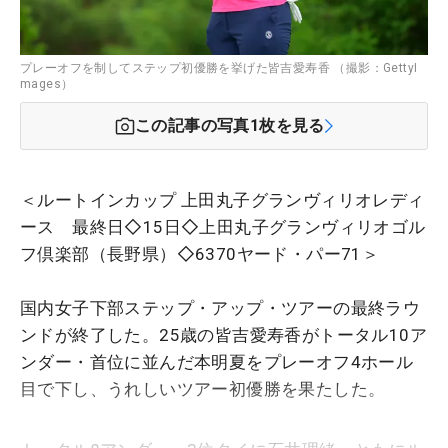
プレーオフを制してステップ初優勝を挙げた皆吉愛寿香 （撮影：GettyI
mages）
この記事の写真
1
枚を見る
＜ルートインカップ 上田丸子グランヴィリオレディ
ース 最終日◇15日◇上田丸子グランヴィリオゴル
フ倶楽部（長野県）◇6370ヤード・パー71＞
国内女子下部ステップ・アップ・ツアーの最終ラウ
ンドが終了した。25歳の皆吉愛寿香がトータル10ア
ンダー・首位に並んだ本明夏をプレーオフ4ホール
目で下し、うれしいツアー初優勝を果たした。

Problem requirements >>
Could you copy every record exactly, without the pictures?

Output for this task >>
プレーオフを制してステップ初優勝を挙げた皆吉愛寿香 （撮影：GettyI
mages）
この記事の写真
1
枚を見る
＜ルートインカップ 上田丸子グランヴィリオレディ
ース 最終日◇15日◇上田丸子グランヴィリオゴル
フ倶楽部（長野県）◇6370ヤード・パー71＞
国内女子下部ステップ・アップ・ツアーの最終ラウ
ンドが終了した。25歳の皆吉愛寿香がトータル10ア
ンダー・首位に並んだ本明夏をプレーオフ4ホール
目で下し、うれしいツアー初優勝を果たした。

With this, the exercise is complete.